Leo berdehem kecil. "Tidak ada, saya rasa soup cup-nya tidak perlu. Lupa kalau restoran yang saya beli tadi sudah menyediakan untuk take away." ucapnya sambil mengedipkan sebelah mata ke arah Felia, bermaksud menggoda wanitanya itu.
Sedangkan Felia ia hanya mengangkat bahunya, yang lebih menarik saat ini adalah makanan yang di bawa Leo. Dengan cepat ia menyambar makanan itu dan langsung berbinar, punggung tangannya menyentuh pinggiran cup yang ternyata masih hangat sempurna. "Woah... pasti sangat lezat." ucapnya masih mengembangkan senyuman.
Leo yang melihat itu pun tersenyum hangat, lalu setelah mengatakan hal-hal lain pada Bara yang sekiranya cukup ia langsung menutup telepon dan berjalan sampai terasa lututnya menyentuh tepi kasur. "Nanti saya suapin," ucapnya sambil benar-benar melepas dasi di kerah kemejanya.
"Tidak mau, aku mau makan sendiri anggap saja aku merajuk!" balas Felia dengan nada bicara kekanak-kanakan, seolah-olah seorang gadis kecil yang marah kepala sang Daddy.
Felia sibuk membuka soup cup tersebut dari dalam kantung yang terdapat logo restoran bintang lima terkenal, namun itu bukan poin terpenting untuk dirinya karena yang paling ia tunggu-tunggu adalah mushroom soup ini.
Menggelengkan kepalanya karena tidak habis pikir sekaligus gemas dengan wanitanya, akhirnya Leo melepaskan semua pakaian yang melekat di tubuhnya. Dari tuxedo, kemeja, celana kerja satu setelan dengan tuxedo, juga lain-lain seperti kaos kaki dan tam tangan pun ia lepas. Menyisakan tubuh bagian atasnya yang telanjang beserta boxer di bawah sana.
"Kalau begitu saya tinggal mandi atau bagaimana?"
"Tidak, tidak boleh mandi kamu sini dulu temani aku makan."
"Ya sudah sekalian saja saya suapi,"
"Tidak mau, maunya makan sendiri."
Felia menjulurkan lidahnya ke arah Leo, benar-benar meledek laki-laki tersebut dengan sifatnya yang berubah-ubah layaknya bunglon. Ia membuka tutup dari soup cup tersebut lalu langsung saja wangi menyeruak dari mushroom tersebut memenuhi indra penciumannya. "Hm tuhkan lezat, makasih banyak ya sayang aku Leo, muach." ucapnya sambil melontarkan sebuah kecupan jauh via udara, seolah-olah melayang dan sampai pada hati laki-laki itu.
Leo menganggukkan kepala, lalu mulai naik ke atas kasur dan memposisikan tubuhnya tepat di samping Felia. Ia menampilkan sebuah senyum, lalu menganggukkan kepalanya. "Terimakasih kembali ya sayang, sini aku yang pegang cup-nya takut panas." ucapnya sambil mengambil alih soup cup tersebut supaya masuk ke dalam genggamannya.
Felia hanya nurut saja, lalu menghadapkan tubuhnya sesuai dengan Leo. Untung saja sudah dapat sendok juga dari sana, jadi tidak perlu bolak-balik menyuruh hal kecil pada Bara.
Suapan pertama mulai masuk ke dalam mulutnya, dan di detik selanjutnya decakan puas menyusul. "Enak banget, Leo. Kamu harus mencobanya," ucapnya sambil kembali menyendokkan soup dan meniupnya secara perlahan. Setelah di pastikan suhunya cocok untuk segera masuk ke dalam mulut, ia menyodorkannya ke hadapan Leo.
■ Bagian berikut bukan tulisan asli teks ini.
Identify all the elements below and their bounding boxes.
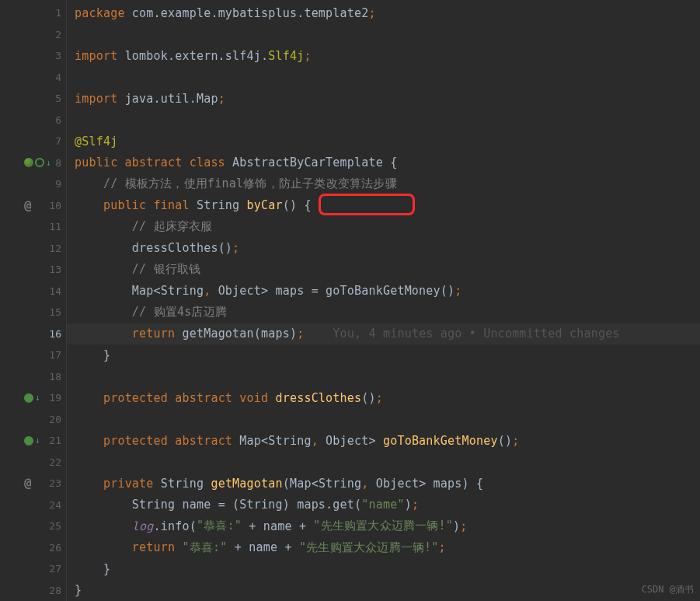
line-number: 4 — [41, 72, 63, 83]
gutter-row[interactable]: 11 — [0, 216, 66, 238]
gutter-row[interactable]: 14 — [0, 281, 66, 302]
gutter-row[interactable]: 3 — [0, 45, 66, 67]
token: , — [312, 434, 319, 448]
code-line[interactable]: } — [67, 580, 700, 602]
code-line[interactable]: public final String byCar() { — [67, 195, 700, 217]
token: lombok.extern.slf4j. — [125, 49, 269, 63]
token: getMagotan(maps) — [182, 327, 297, 341]
code-line[interactable]: } — [67, 344, 700, 366]
gutter-row[interactable]: 17 — [0, 344, 66, 366]
gutter-row[interactable]: @10 — [0, 195, 66, 217]
gutter-row[interactable]: 16 — [0, 323, 66, 345]
line-number: 3 — [41, 50, 63, 61]
code-line[interactable]: return getMagotan(maps); You, 4 minutes … — [67, 323, 700, 345]
code-editor[interactable]: 1234567↓89@101112131415161718↓1920↓2122@… — [0, 0, 700, 601]
token: log — [132, 519, 154, 533]
token: + name + — [228, 540, 299, 554]
code-line[interactable]: } — [67, 558, 700, 580]
token: "先生购置大众迈腾一辆!" — [299, 540, 439, 555]
line-number: 13 — [41, 264, 63, 275]
line-number: 18 — [41, 371, 63, 383]
line-number: 1 — [41, 7, 63, 19]
token: () { — [283, 198, 312, 212]
implements-icon[interactable] — [24, 436, 33, 446]
token: protected abstract void — [103, 391, 276, 405]
gutter-row[interactable]: 2 — [0, 24, 66, 46]
token — [75, 540, 132, 554]
code-line[interactable] — [67, 366, 700, 388]
override-icon[interactable]: @ — [24, 198, 32, 213]
token — [75, 306, 132, 320]
token: Map<String — [132, 284, 204, 298]
gutter-row[interactable]: 5 — [0, 88, 66, 110]
code-line[interactable]: // 起床穿衣服 — [67, 216, 700, 238]
gutter[interactable]: 1234567↓89@101112131415161718↓1920↓2122@… — [0, 0, 66, 601]
gutter-row[interactable]: 20 — [0, 409, 66, 431]
code-line[interactable]: log.info("恭喜:" + name + "先生购置大众迈腾一辆!"); — [67, 515, 700, 537]
gutter-row[interactable]: 26 — [0, 537, 66, 559]
run-debug-icon[interactable] — [35, 158, 44, 167]
token: byCar — [247, 198, 283, 212]
down-arrow-icon: ↓ — [46, 158, 51, 168]
run-icon[interactable] — [24, 158, 33, 167]
code-line[interactable]: import lombok.extern.slf4j.Slf4j; — [67, 45, 700, 67]
gutter-row[interactable]: 12 — [0, 238, 66, 260]
line-number: 9 — [41, 178, 63, 190]
code-line[interactable]: return "恭喜:" + name + "先生购置大众迈腾一辆!"; — [67, 537, 700, 559]
line-number: 12 — [41, 243, 63, 254]
code-line[interactable]: import java.util.Map; — [67, 88, 700, 110]
code-line[interactable] — [67, 24, 700, 46]
gutter-row[interactable]: 25 — [0, 515, 66, 537]
code-line[interactable] — [67, 409, 700, 431]
gutter-row[interactable]: 13 — [0, 259, 66, 281]
code-area[interactable]: CSDN @酒书 package com.example.mybatisplus… — [66, 0, 700, 601]
code-line[interactable]: String name = (String) maps.get("name"); — [67, 494, 700, 516]
code-line[interactable] — [67, 110, 700, 131]
gutter-row[interactable]: 28 — [0, 580, 66, 602]
token: // 购置4s店迈腾 — [132, 305, 227, 320]
token: public final — [103, 198, 197, 212]
gutter-row[interactable]: 18 — [0, 366, 66, 388]
gutter-row[interactable]: 6 — [0, 110, 66, 131]
gutter-row[interactable]: ↓21 — [0, 430, 66, 452]
token: ; — [376, 391, 383, 405]
token: ) — [405, 498, 412, 512]
token: private — [103, 477, 161, 491]
gutter-row[interactable]: 24 — [0, 494, 66, 516]
code-line[interactable]: package com.example.mybatisplus.template… — [67, 2, 700, 24]
code-line[interactable]: @Slf4j — [67, 131, 700, 152]
code-line[interactable] — [67, 67, 700, 89]
code-line[interactable]: Map<String, Object> maps = goToBankGetMo… — [67, 281, 700, 302]
line-number: 28 — [41, 585, 63, 596]
code-line[interactable] — [67, 452, 700, 473]
gutter-row[interactable]: 1 — [0, 2, 66, 24]
gutter-row[interactable]: 27 — [0, 558, 66, 580]
token — [75, 177, 103, 191]
code-line[interactable]: // 银行取钱 — [67, 259, 700, 281]
gutter-row[interactable]: 15 — [0, 302, 66, 323]
gutter-row[interactable]: @23 — [0, 473, 66, 494]
code-line[interactable]: // 购置4s店迈腾 — [67, 302, 700, 323]
token — [75, 477, 103, 491]
gutter-row[interactable]: 4 — [0, 67, 66, 89]
token — [75, 498, 132, 512]
token: ) — [453, 519, 460, 533]
code-line[interactable]: private String getMagotan(Map<String, Ob… — [67, 473, 700, 494]
code-line[interactable]: public abstract class AbstractByCarTempl… — [67, 152, 700, 174]
gutter-row[interactable]: ↓8 — [0, 152, 66, 174]
implements-icon[interactable] — [24, 393, 33, 403]
gutter-row[interactable]: 7 — [0, 131, 66, 152]
down-arrow-icon: ↓ — [35, 393, 40, 403]
code-line[interactable]: dressClothes(); — [67, 238, 700, 260]
gutter-row[interactable]: 22 — [0, 452, 66, 473]
override-icon[interactable]: @ — [24, 476, 32, 491]
gutter-row[interactable]: 9 — [0, 173, 66, 195]
token: ; — [439, 540, 446, 554]
code-line[interactable]: protected abstract void dressClothes(); — [67, 387, 700, 409]
token: public abstract class — [75, 155, 232, 169]
code-line[interactable]: // 模板方法，使用final修饰，防止子类改变算法步骤 — [67, 173, 700, 195]
gutter-row[interactable]: ↓19 — [0, 387, 66, 409]
token: You, 4 minutes ago • Uncommitted changes — [333, 327, 619, 341]
code-line[interactable]: protected abstract Map<String, Object> g… — [67, 430, 700, 452]
token — [75, 198, 103, 212]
"Aaa buka mulutnya Tuan CEO tampan,"
Leo menuruti apa yang diucapkan oleh Felia, daripada nanti wanitanya itu akan merajuk lagi tiada henti. Membuka mulutnya sesuai dengan ukuran sendok, ia menyambut bagus suapan yang di luncurkan Felia.
"Enak, kan?" tanya Felia dengan raut wajah gembira, menyendokkan kembali mushroom soup ke dalam mulutnya.
Bagi Leo, enak atau tidaknya mungkin menurut dirinya sudah biasa jadi tidak ada yang terlalu spesial. Mungkin namanya sedang mengidam, jadi mungkin suasana Felia sedikit berbeda campur senang. Apapun ia lakukan untuk wanitanya.
"Yasudah makan habiskan yang banyak ya,"
"Kamu kenapa mau aku suruh-suruh sih sama aku? maksud ku ya kami kan habis pulang kerja, pasti lelah iya kan?"
"Siapa yang bilang saya lelah, hm? justru dengan saya memenuhi apa yang kamu inginkan dan menghadirkan senyuman di wajah kamu, itu yang saya butuhkan supaya tidak merasa lelah."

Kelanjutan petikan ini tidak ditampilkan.